La gestación subrogada se ha consolidado como una luz de esperanza para muchas personas y parejas que, por diversos motivos médicos o biológicos, no pueden llevar a término un embarazo por cuenta propia. Hasta hace apenas unos años, el sueño de formar una familia era inalcanzable para muchos; hoy, esta técnica ofrece una alternativa real y segura para padres solteros, parejas del mismo sexo y parejas heterosexuales.

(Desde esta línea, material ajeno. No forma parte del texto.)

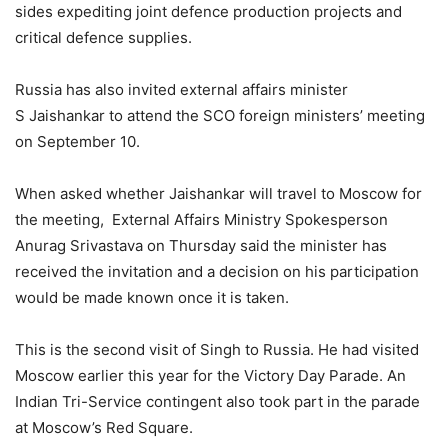
sides expediting joint defence production projects and
critical defence supplies.
Russia has also invited external affairs minister
S Jaishankar to attend the SCO foreign ministers’ meeting
on September 10.
When asked whether Jaishankar will travel to Moscow for
the meeting, External Affairs Ministry Spokesperson
Anurag Srivastava on Thursday said the minister has
received the invitation and a decision on his participation
would be made known once it is taken.
This is the second visit of Singh to Russia. He had visited
Moscow earlier this year for the Victory Day Parade. An
Indian Tri-Service contingent also took part in the parade
at Moscow’s Red Square.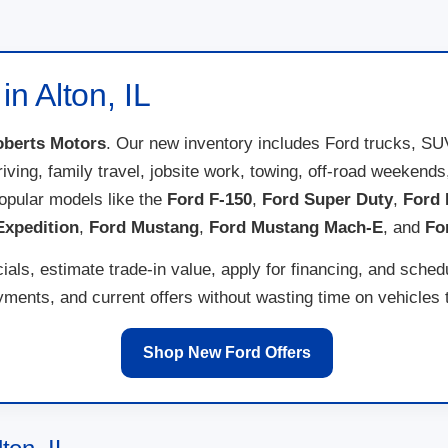
n Alton, IL
berts Motors
. Our new inventory includes Ford trucks, SU
 driving, family travel, jobsite work, towing, off-road weeken
opular models like the
Ford F-150
,
Ford Super Duty
,
Ford 
Expedition
,
Ford Mustang
,
Ford Mustang Mach-E
, and
Fo
als, estimate trade-in value, apply for financing, and sched
ents, and current offers without wasting time on vehicles th
Shop New Ford Offers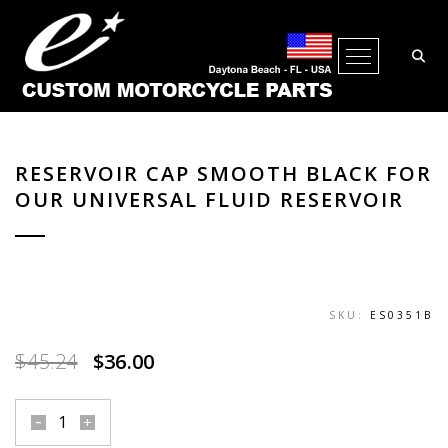
Open Me
RESERVOIR CAP SMOOTH BLACK FOR
OUR UNIVERSAL FLUID RESERVOIR
SKU:
ES0351B
Original
Current
$
45.24
$
36.00
price
price
was:
is:
reservoir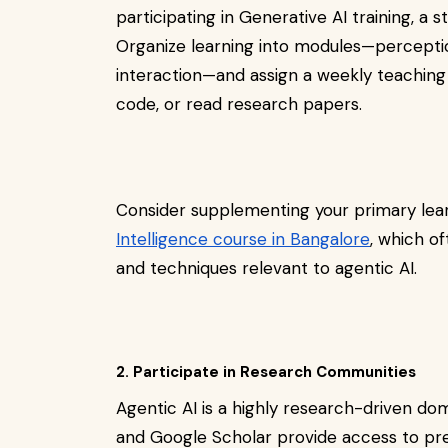
participating in Generative AI training, a
Organize learning into modules—percepti
interaction—and assign a weekly teaching
code, or read research papers.
Consider supplementing your primary lea
Intelligence course in Bangalore
, which o
and techniques relevant to agentic AI.
2. Participate in Research Communities
Agentic AI is a highly research-driven do
and Google Scholar provide access to pre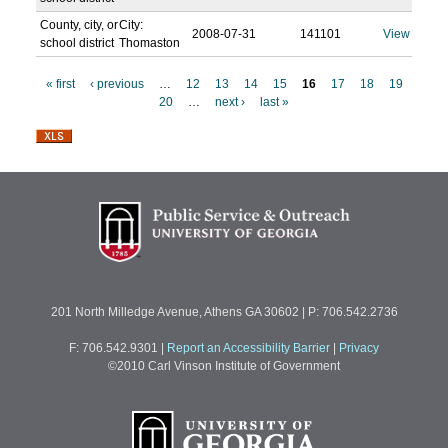
County, city, or
City:
2008-07-31
141101
View
school district
Thomaston
« first
‹ previous
…
12
13
14
15
16
17
18
19
20
…
next ›
last »
P
a
g
e
s
201 North Milledge Avenue, Athens GA 30602 | P: 706.542.2736
F: 706.542.9301
|
Report an Accessibility Barrier
|
Privacy
©2010 Carl Vinson Institute of Government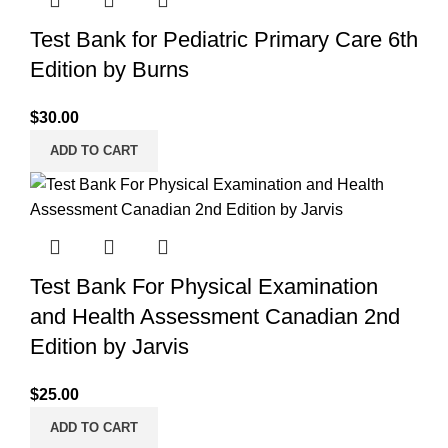
Test Bank for Pediatric Primary Care 6th
Edition by Burns
$
30.00
ADD TO CART
Test Bank For Physical Examination
and Health Assessment Canadian 2nd
Edition by Jarvis
$
25.00
ADD TO CART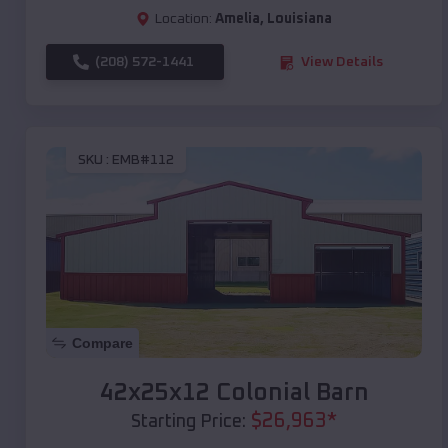
Location:
Amelia
,
Louisiana
(208) 572-1441
View Details
SKU :
EMB#112
Compare
42x25x12 Colonial Barn
$
26,963
*
Starting Price: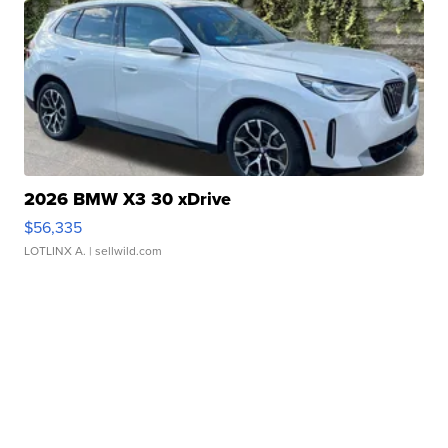
2026 BMW X3 30 xDrive
$56,335
LOTLINX A.
| sellwild.com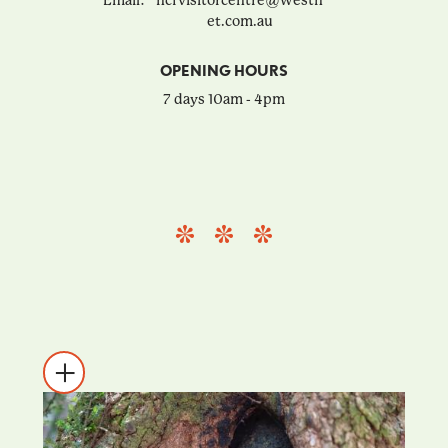
Email:
ncfvisitorcentre@westn
et.com.au
OPENING HOURS
7 days 10am - 4pm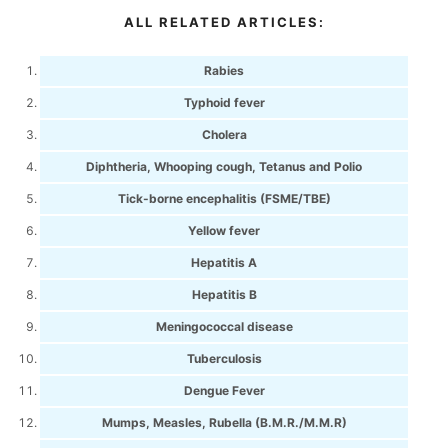
ALL RELATED ARTICLES:
Rabies
Typhoid fever
Cholera
Diphtheria, Whooping cough, Tetanus and Polio
Tick-borne encephalitis (FSME/TBE)
Yellow fever
Hepatitis A
Hepatitis B
Meningococcal disease
Tuberculosis
Dengue Fever
Mumps, Measles, Rubella (B.M.R./M.M.R)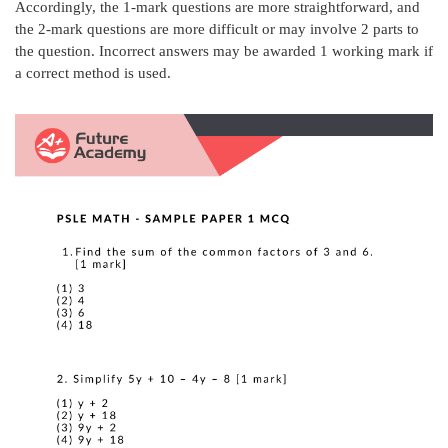
Accordingly, the 1-mark questions are more straightforward, and
the 2-mark questions are more difficult or may involve 2 parts to
the question. Incorrect answers may be awarded 1 working mark if
a correct method is used.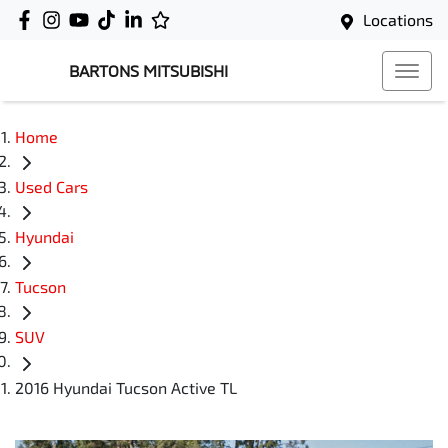
Locations
BARTONS MITSUBISHI
Home
Used Cars
Hyundai
Tucson
SUV
2016 Hyundai Tucson Active TL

A grandes rasgos, la gestación por sustitución es una extensión de la Fecundación In Vitro (FIV). El procedimiento técnico se desarrolla de la siguiente manera:
Obtención de gametos: Se utilizan óvulos y espermatozoides que pueden provenir de los padres de intención o, si es necesario, de donantes.
Fecundación en el laboratorio: Los especialistas crean los embriones uniendo el óvulo con el espermatozoide.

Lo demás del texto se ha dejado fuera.